Fear ricocheted through me. “I—I promise I won’t run,” I said the words in a rush to stop him.

Clayton turned to me. He reached his hand then, running his fingertips over the side of my face. I closed my eyes, trembling, trying to disassociate from his touch. “You made the right choice, doll.”

“What’s your call?” asked another voice over the line.

I knew those voices, I just couldn’t place them.

“We’re calling it off. Stick around though, I want you to watch the motel until they’re gone.”

Clayton hung up the phone, returning it to his pocket. He reached out to take my hand as tears began to bubble up my throat, stinging on their way up. I closed my eyes, willing them not to fall. I pressed my lips together in a vain attempt to stop my chin from trembling.

“You did the right thing.” He sighed, squeezing my fingers. “Let’s go home.”

I didn’t even open my eyes again, wanting to be anywhere but here.

I found myself nodding acquiescence as the tears fell. Because what choice did I have?

christian

“Are you sure this is going to work?” Kale asked for the umpteenth time.

“I don’t think we have any other choice right now,” I reminded him, returning to watch Chuck pace the room while he was on the phone with a lawyer.

“This better work,” Jude agreed.

We all sat huddled around the table back at my house. I needed us to be here. Just in case Sage came home.

Even if that was a long shot at the moment.

The more time we wasted, the further she could be getting away from Willows.

Chuck hung up the phone and returned to his seat between Reed and Jude, smoothing his mustache before intertwining his fingers on the tabletop.
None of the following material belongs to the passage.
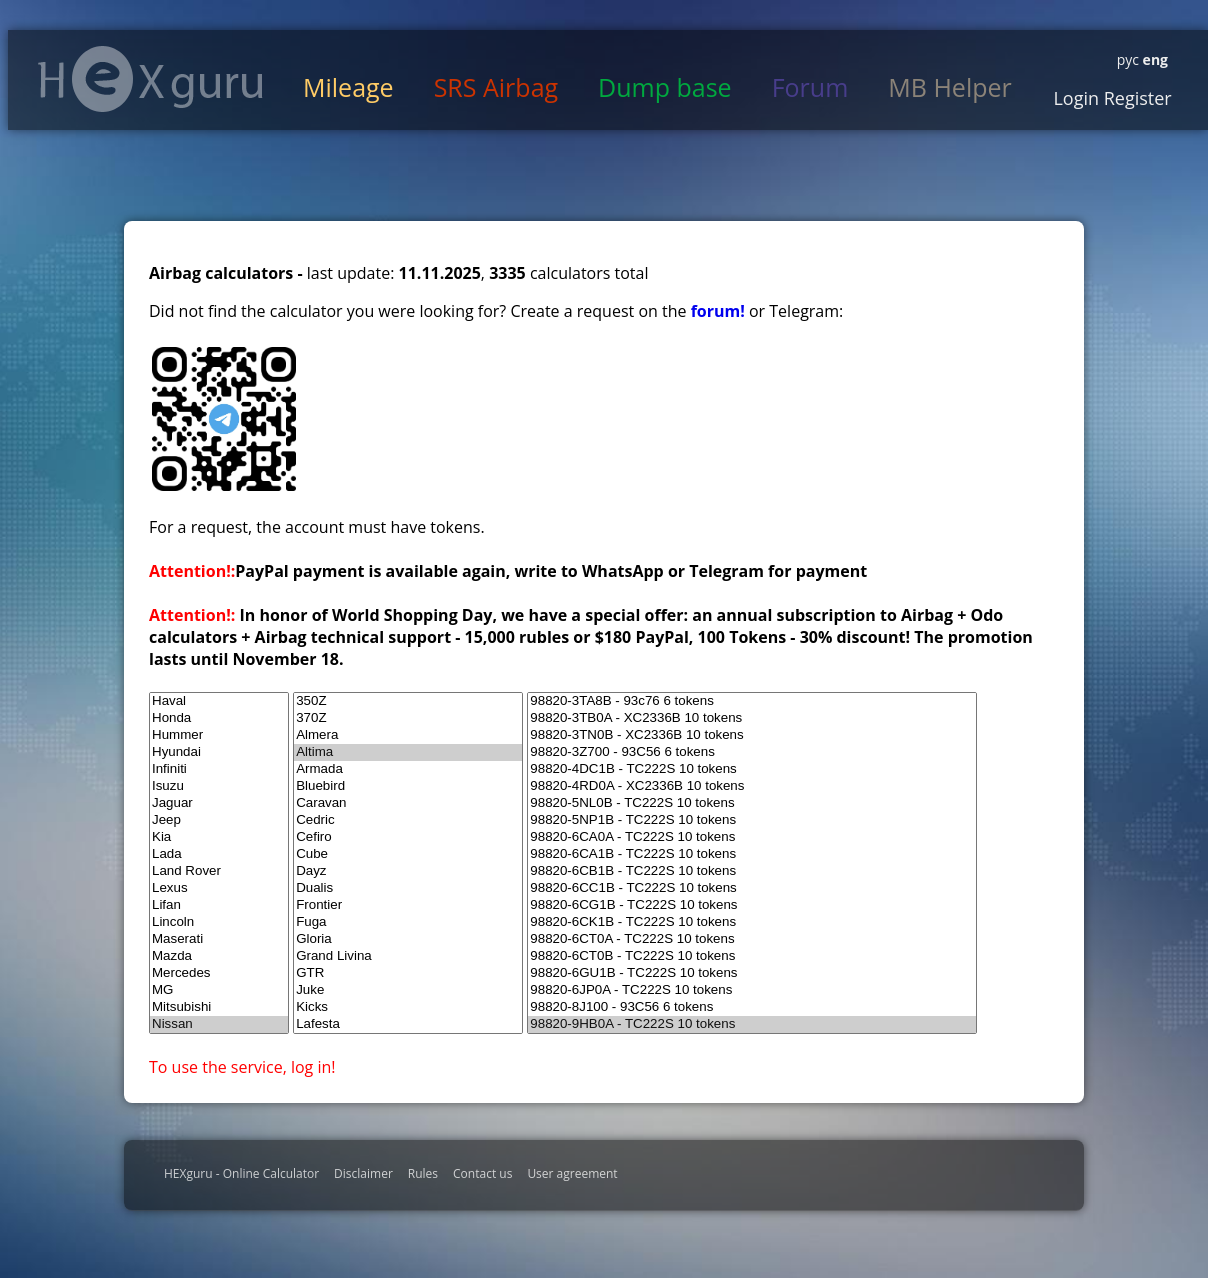  I want to click on 98820-4DC1B - TC222S 10 tokens, so click(752, 769).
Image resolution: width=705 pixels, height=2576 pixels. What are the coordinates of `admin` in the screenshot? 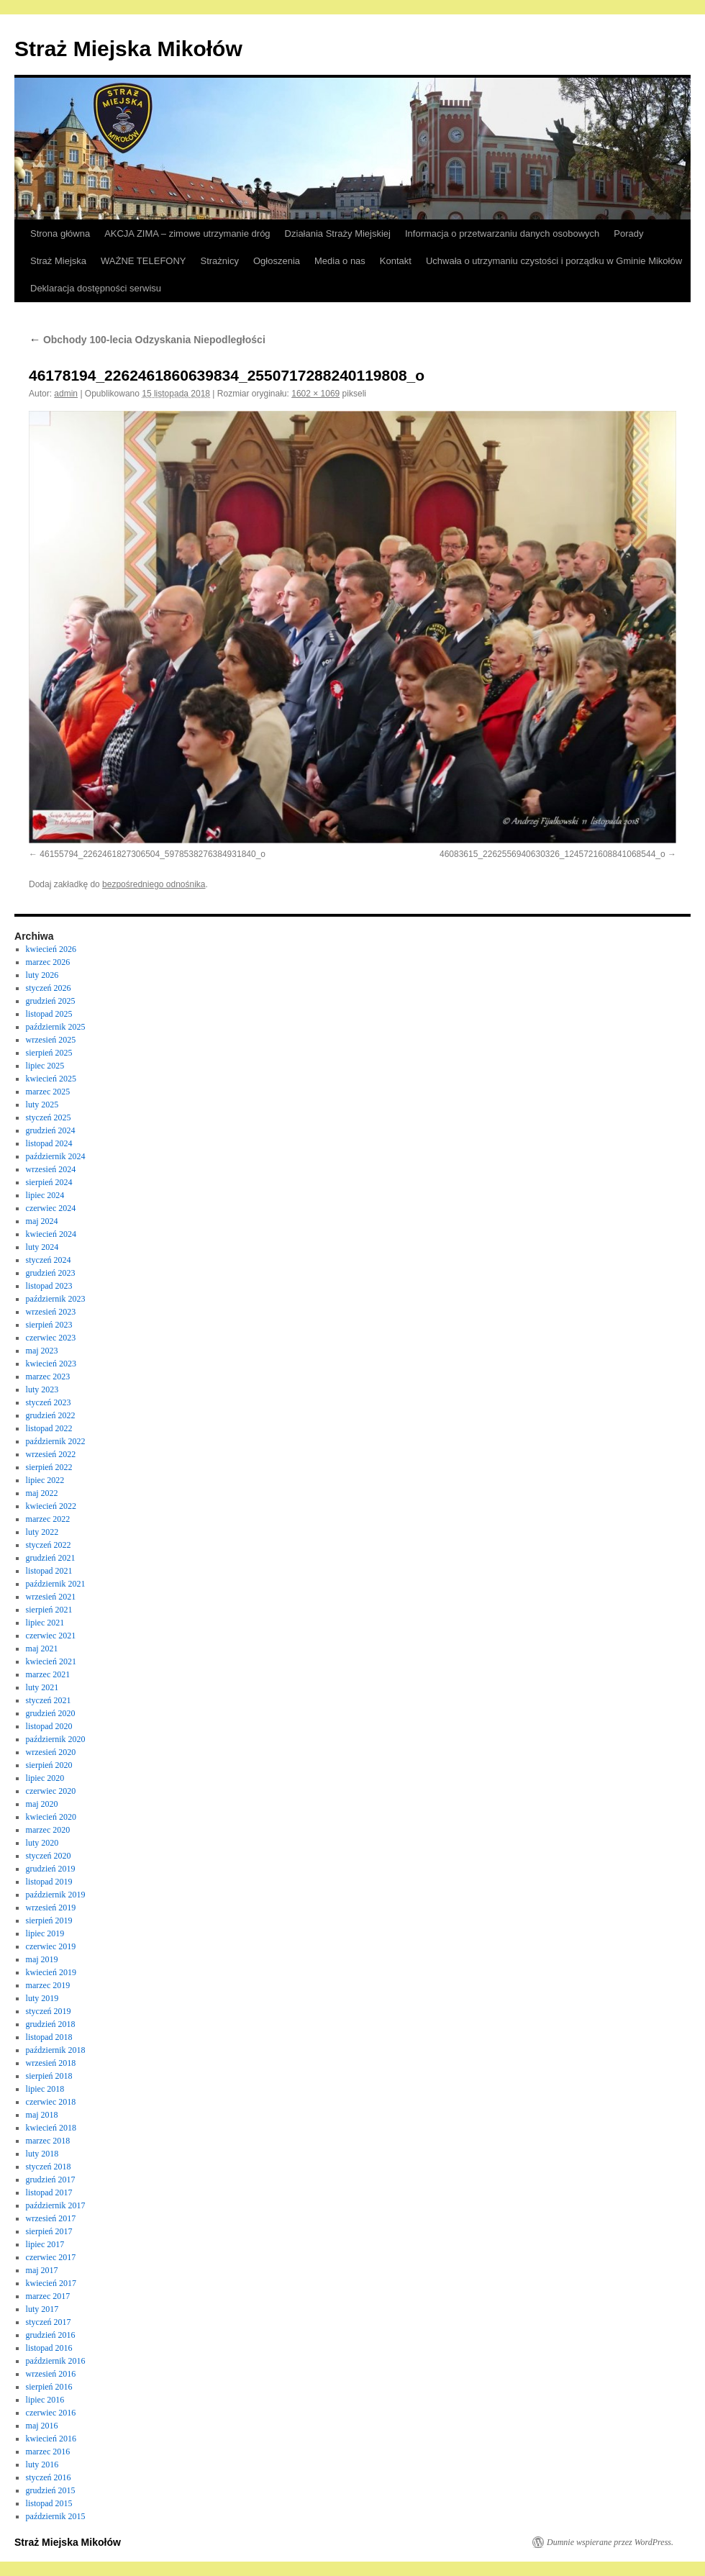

His eyes looked at all of us seriously, making eye contact like he was our father about to distribute some wisdom.

“She’s taking care of it right now and will drive it out here herself.”

We all breathed a sigh of relief. One problem partially solved, a hundred more to go.

“Do you think he’ll call?” I asked.

“He better fucking call,” Reed grumbled beside me.

“I don’t know how much longer I can sit here and wait without doing something,” I confessed. “We could still just jump in our trucks and drive straight to the reservation.”

“You honestly think he’s going to take her straight there?” Kale admonished.

I released a heavy sigh. “No. I just feel helpless right now. I can’t do anything to find her.”